De telles conclusions ne sont pas de nature, loin s’en faut, à remettre en cause l’implantation d’unités de production de bioéthanol comme celle de BioWanze. Pour produire ses 300.000 tonnes annuelles, l’usine mosane a en effet recours à des betteraves strictement locales et à des céréales originaires d’une zone dont le rayon est inférieur à 300 kilomètres. Mais, au gré des évolutions du marché des matières premières et des réglementations, les travaux de Sandra Belboom, étendus à la prise en compte de conséquences plus larges sur la macroéconomie, pourraient s’avérer utiles à toutes sortes de décideurs. Car l’histoire des biocarburants, que certaines organisations environnementales préfèrent appeler  agro-carburants (les distinguant ainsi d’une protection labellisée « biologique »), est loin d’être un long fleuve tranquille. La Commission européenne, par exemple, a récemment proposé de faire passer de 10 à 5 % la part obligatoire de carburants d’origine végétale prévue dans les transports à l’horizon 2020. Objectif : freiner le phénomène inquiétant d’accaparement des terres dans les pays du Sud, par lequel des investisseurs substituent les cultures énergétiques aux cultures traditionnelles, contribuant ainsi à la flambée des produits alimentaires de base et à de graves problèmes sociaux, particulièrement chez les paysans.

recolte canna a sucreDe telles considérations n’ont évidemment pas été prises en compte dans le travail de Sandra Belboom. « Il va de soi que le volet que j’ai étudié, strictement environnemental, devrait idéalement être complété par une perspective de développement durable. On peut très bien imaginer que la même approche - l’Analyse de cycle de vie - serve de support à des analyses économiques et sociales. A terme, une analyse globale de ce type devrait d’ailleurs pouvoir se faire sur les biocarburants de deuxième génération (déchets végétaux, résidus de scierie, etc.) ». Aucun doute : au vu des crises climatique et énergétique, on n’a pas fini d’entendre parler des bio- ou agrocarburants…


V13-Bio-carburant

Voir également la vidéo Biocarburants : remède aux gaz à effet de serre?
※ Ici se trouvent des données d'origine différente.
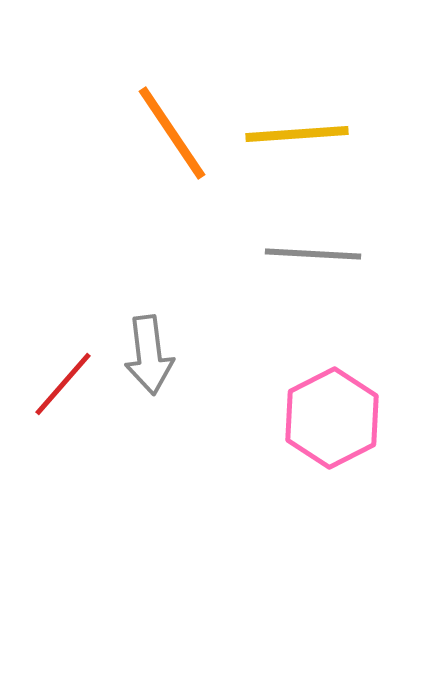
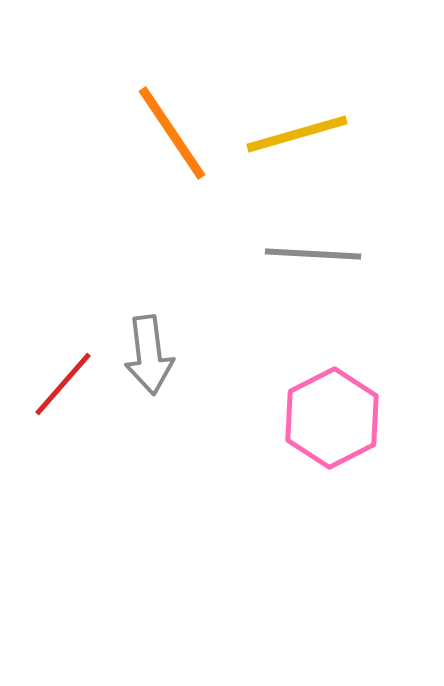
yellow line: rotated 12 degrees counterclockwise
(1) En ôtant une molécule d’eau au bioéthanol – on parle alors de déshydratation catalytique, on obtient du bioéthylène utilisable pour la fabrication des plastiques.

(2) « Evaluation de l’impact environnemental de la production de bioéthanol à partir de canne à sucre, betterave ou froment par analyse du cycle de vie. Comparaison des utilisations biocarburant et bioplastiques». 
(3) La littérature sur la filière bioplastique, d’apparition plus récente, est toutefois nettement plus limitée que celle relative aux biocarburants.
(4) Dans cette situation, on ne tient pas compte des modifications sur les marchés internationaux, qui pourraient résulter d’une décision de privilégier le plastique à grande échelle.